Common veterinary mistakes, mishaps and stress May 7, 2009Posted by thedolittlevet in Humour.
Tags: error, funny, Humour, mishap, mistake, story, stress, vet, veterinary
Mishaps occur frequently in the veterinary profession. As with other walks of life, nothing is perfect and errors can occur. Below are a list of some of the more common mistakes that happen in our daily lives as a vet:
Anal gland expression – A common complaint of pet owners is the discomfort (leading to’ scooting’ of the backside) caused by blocked anal glands in their pets. This is easily relieved by squeezing the glands to empty the secretion. As most pet owners can testify, the result is a foul fishy smelly liquid being released. Unfortunately, as the glands are squeezed, it is not uncommon for the secretion to come out with some force and shoot into the vet or innocent bystanders’ (often a nurse!) face…. delightful as you can imagine!
Viscous injection problems – Certain injectable drugs such as antibiotics, heartworm prevention and euthanasia medication can be quite viscous (thick) fluids. Sometimes, when injecting, the drug refuses to pass through the needle and causes an “explosion” of fluid everywhere (except into the patient!). This is most embarrassing during a euthanasia consultation, where you always hope everything runs smoothly to avoid causing any further distress to pet owners.
More injection problems…..in and then out again – Sometimes, drugs and fluids can also be injected into skin of a pet but then come straight out the other side – occasionally, soaking the owner! This was made famous in the UK on television by celebrity vet Trude Mostue when giving a vaccination.
Struggling to find a vein - This can happen when either placing an intravenous catheter to administer fluids or taking a blood sample. Sometimes, by “jabbing” in a needle numerous times, it appears as if we are giving an acupuncture session! This can be stressful especially, if the owner is present during our attempts and asking if we’ve finished yet! The pet being held properly and not obese, makes it a lot easier!
Giving the wrong vaccination- It has been known for vets to accidentally give a cat vaccine to a dog and vice versa. Fortunately, this doesn’t normally lead to any serious adverse reactions apart from not giving the necessary protection intended.
Escaping pets and then trying to capture them – Aggressive cats and scared birds are the most common creatures that try to desperately escape during a visit to the vet clinic. Angry cats in particular can take a long time to catch – leading to numerous injuries to veterinary staff!
Spaying a male cat – In the UK, flank spays (ovariohysterectomies where the incision is made on one side of the cat) are regarded as the routine technique. It has been known for vets to accidentally attempt a spay on a male cat.

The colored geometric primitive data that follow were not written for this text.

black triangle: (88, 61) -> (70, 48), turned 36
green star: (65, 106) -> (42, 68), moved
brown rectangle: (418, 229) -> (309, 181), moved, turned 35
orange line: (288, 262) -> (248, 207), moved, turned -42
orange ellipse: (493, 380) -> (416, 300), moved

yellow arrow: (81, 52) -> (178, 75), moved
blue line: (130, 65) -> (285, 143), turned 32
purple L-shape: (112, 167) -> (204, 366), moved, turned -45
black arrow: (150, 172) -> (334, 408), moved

Obviously, after not being able to find a uterus/ovaries in the abdomen during surgery – they later realise to their dismay that there are 2 testicles at the rear end of the cat!
Biting hamsters – These little creatures (especially Syrian hamsters) have a nasty little bite on them. Naturally being a prey species, they are often terrified when being handled and understandably defend themselves by biting. The problem is that their sharp needle like teeth really hurt and vets have been known to drop or “flick” these little furry pets leading to nasty injuries, like paralysis or even death?

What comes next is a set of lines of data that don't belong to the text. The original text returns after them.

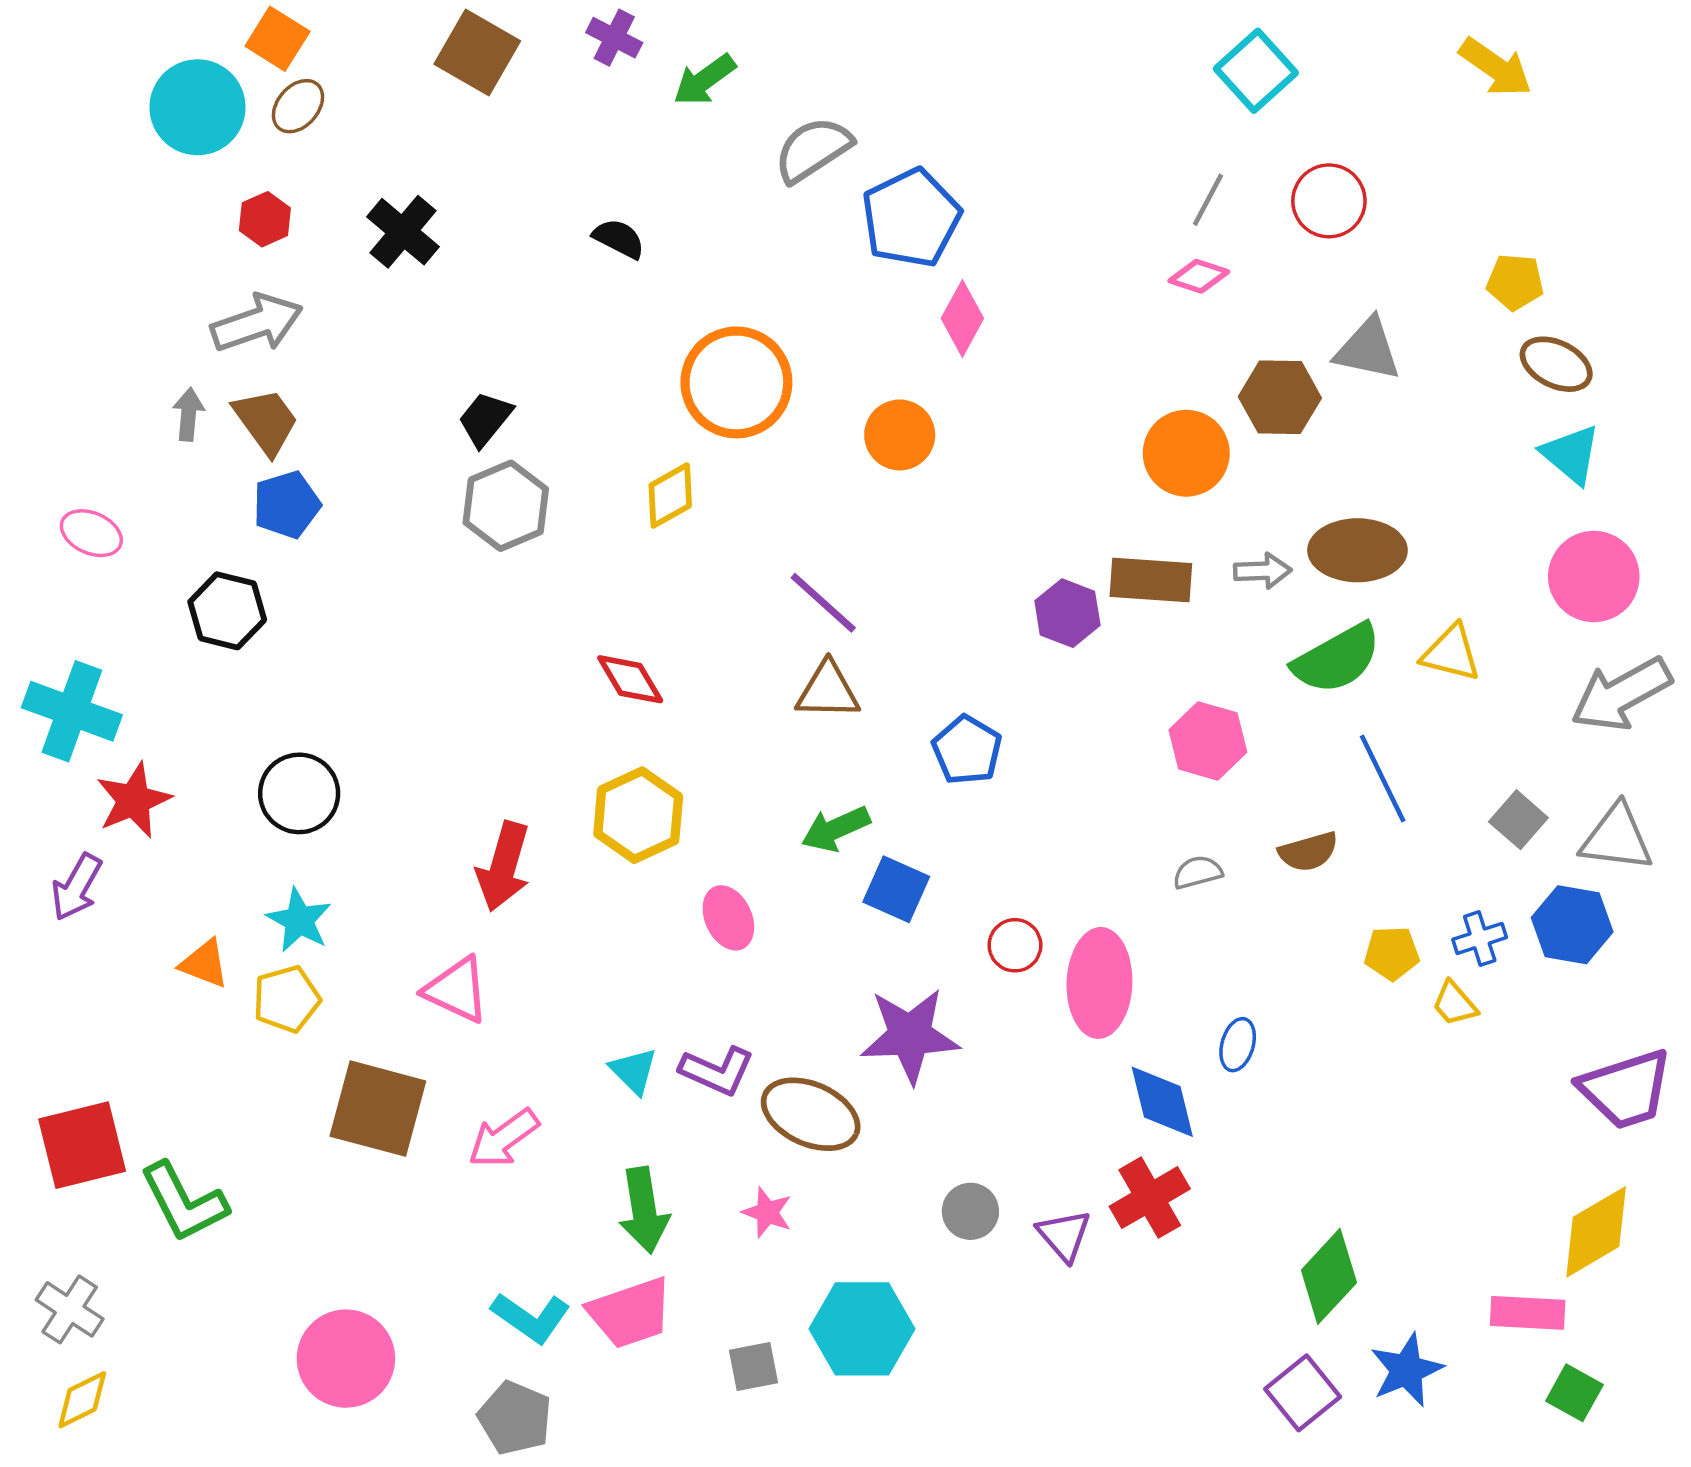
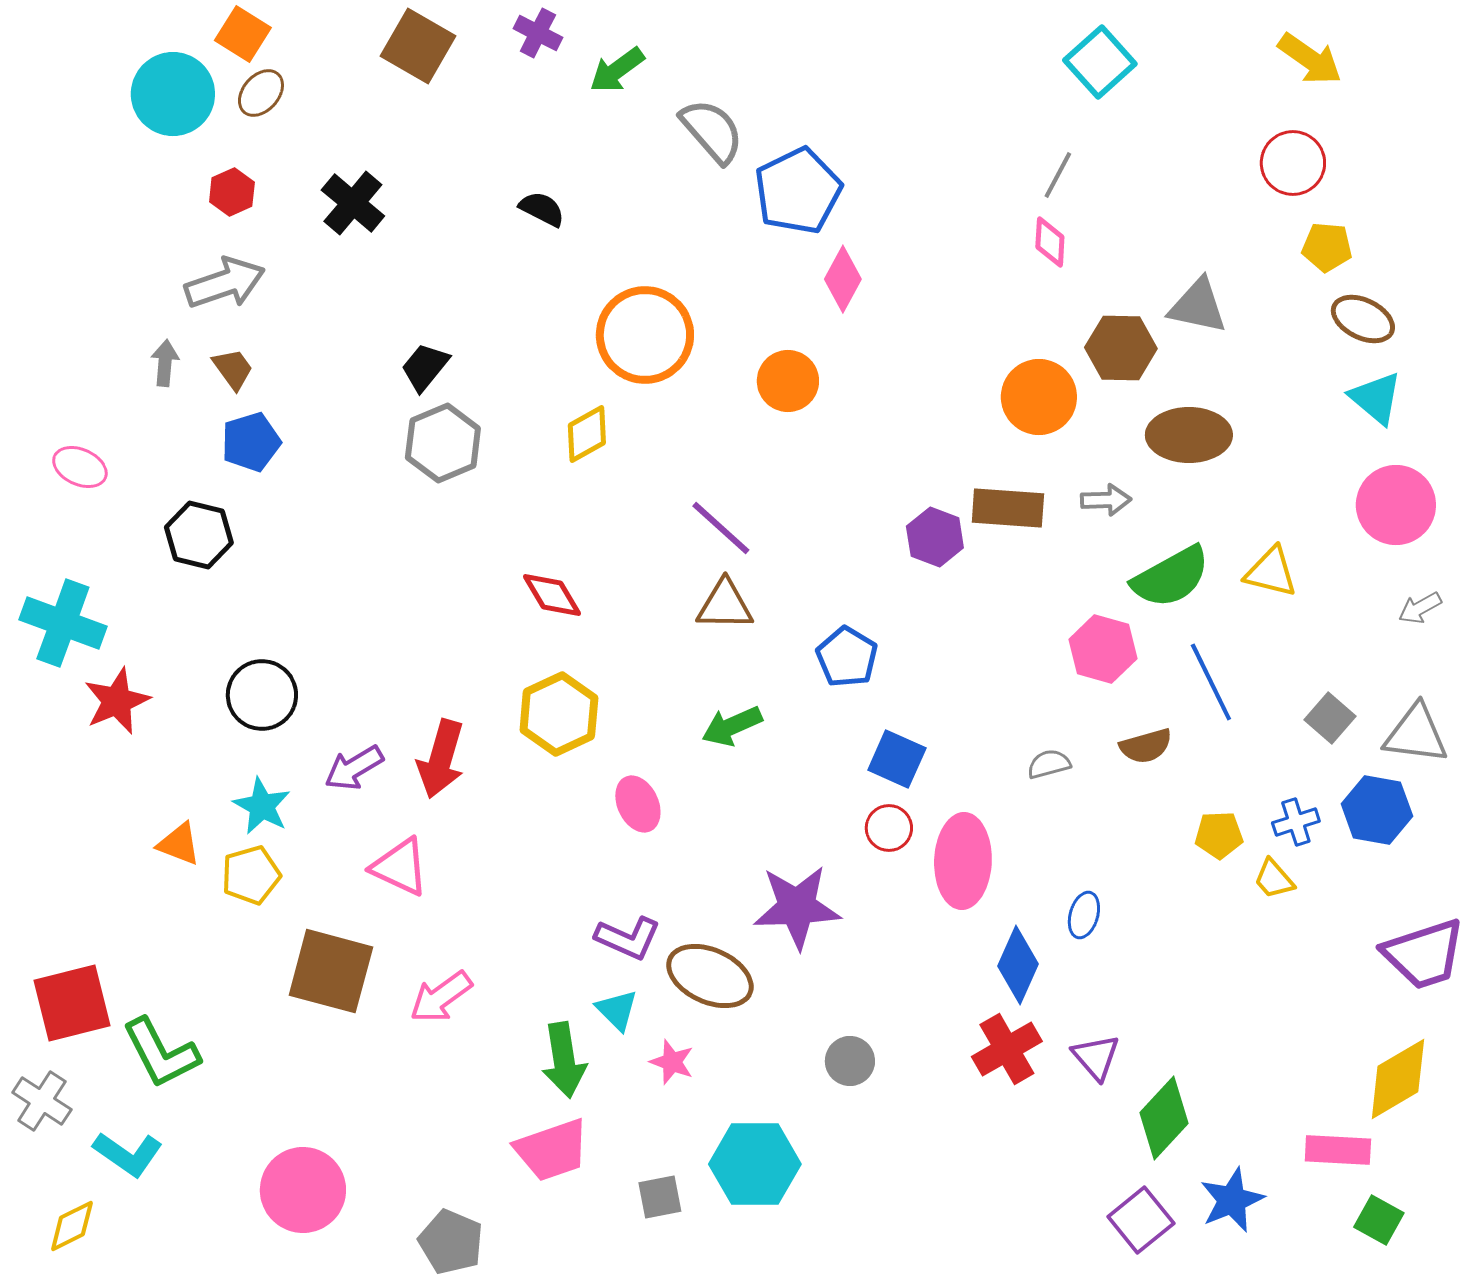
gray semicircle: (813, 150) -> (712, 131), turned 82
red circle: (1329, 201) -> (1293, 163), moved
pink diamond: (1199, 276) -> (1050, 242), turned 75
brown trapezoid: (266, 421) -> (233, 369), size x0.7
brown ellipse: (1357, 550) -> (1189, 435), moved
gray arrow: (1621, 694) -> (1420, 608), size x0.5
pink hexagon: (1208, 741) -> (1103, 649), moved
purple arrow: (76, 887) -> (354, 768), moved, turned 30
blue square: (896, 889) -> (897, 759), moved
cyan triangle: (634, 1071) -> (617, 1010), moved
blue diamond: (1162, 1102) -> (1018, 965), turned 38
purple triangle: (1064, 1235) -> (1096, 1057), moved
gray cross: (70, 1309) -> (42, 1101), moved
cyan L-shape: (531, 1317) -> (128, 1154), moved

Misidentifying species or sex – Some pets, especially small ones can be very difficult (e.g. very young kittens) or impossible (birds unless using DNA or endoscopy) to identify their sex – often leading to owners giving inappropriate names! Certain exotic species can give us even more problems with their identification. How many vets can correctly differentiate between a Marginated and Russian tortoise? Worse still, we don’t always correctly identify all dog or cat breeds! Do you know what a Hovawart looks like?

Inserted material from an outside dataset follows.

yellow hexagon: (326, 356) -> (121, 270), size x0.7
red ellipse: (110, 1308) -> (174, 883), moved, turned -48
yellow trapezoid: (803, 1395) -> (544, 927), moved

Forgetting the owner or pet – We see many pets and owners with common problems everyday. Obviously, we often can remember regular clients who have been coming in for many years. However, if we see someone outside of work, who comes in less frequently, it is not easy to recall their exact pet and the problem last week. This can cause difficulties if they start talking to you about their pet. We can either bluff our way through the conversation or be honest and say, we don’t remember their pet (which probably won’t go down too well!). I have known of one vet forgetting he euthanased their pet a few months earlier and then asking at a later date, how the pet was getting on!!